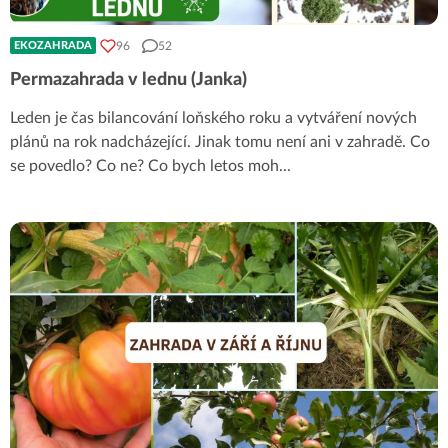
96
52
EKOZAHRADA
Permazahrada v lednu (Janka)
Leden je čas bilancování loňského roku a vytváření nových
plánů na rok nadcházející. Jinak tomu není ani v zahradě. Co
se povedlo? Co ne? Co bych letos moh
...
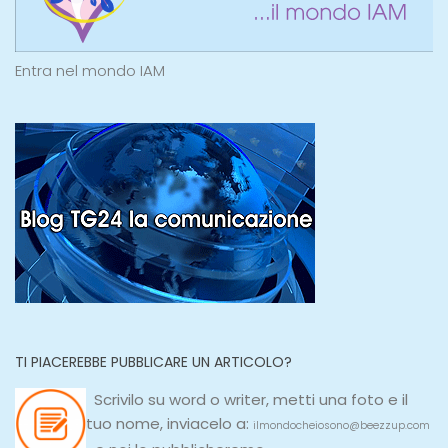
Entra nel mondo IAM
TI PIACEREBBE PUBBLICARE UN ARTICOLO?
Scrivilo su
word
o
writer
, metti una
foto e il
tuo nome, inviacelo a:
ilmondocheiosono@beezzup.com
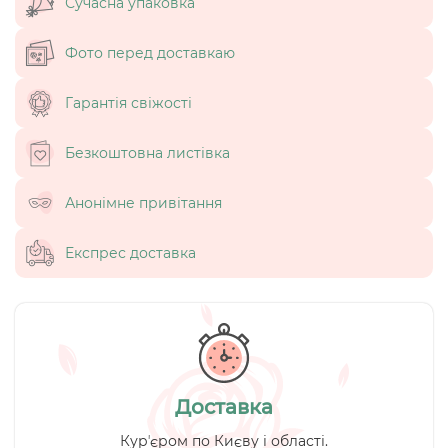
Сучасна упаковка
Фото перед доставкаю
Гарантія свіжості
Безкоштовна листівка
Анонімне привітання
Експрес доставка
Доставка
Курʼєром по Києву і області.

============

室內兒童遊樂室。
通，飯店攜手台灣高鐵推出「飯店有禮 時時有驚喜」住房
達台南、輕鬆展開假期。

============

ABOUT THIS EXERCISE: Please give back exactly the lines of this listing beginning at the line with "Сучасна упаковка" and ending with the line with "Курʼєром по Києву і області.", both included, and nothing else.

OUTPUT OF THE EXERCISE:
Сучасна упаковка
Фото перед доставкаю
Гарантія свіжості
Безкоштовна листівка
Анонімне привітання
Експрес доставка
Доставка
Курʼєром по Києву і області.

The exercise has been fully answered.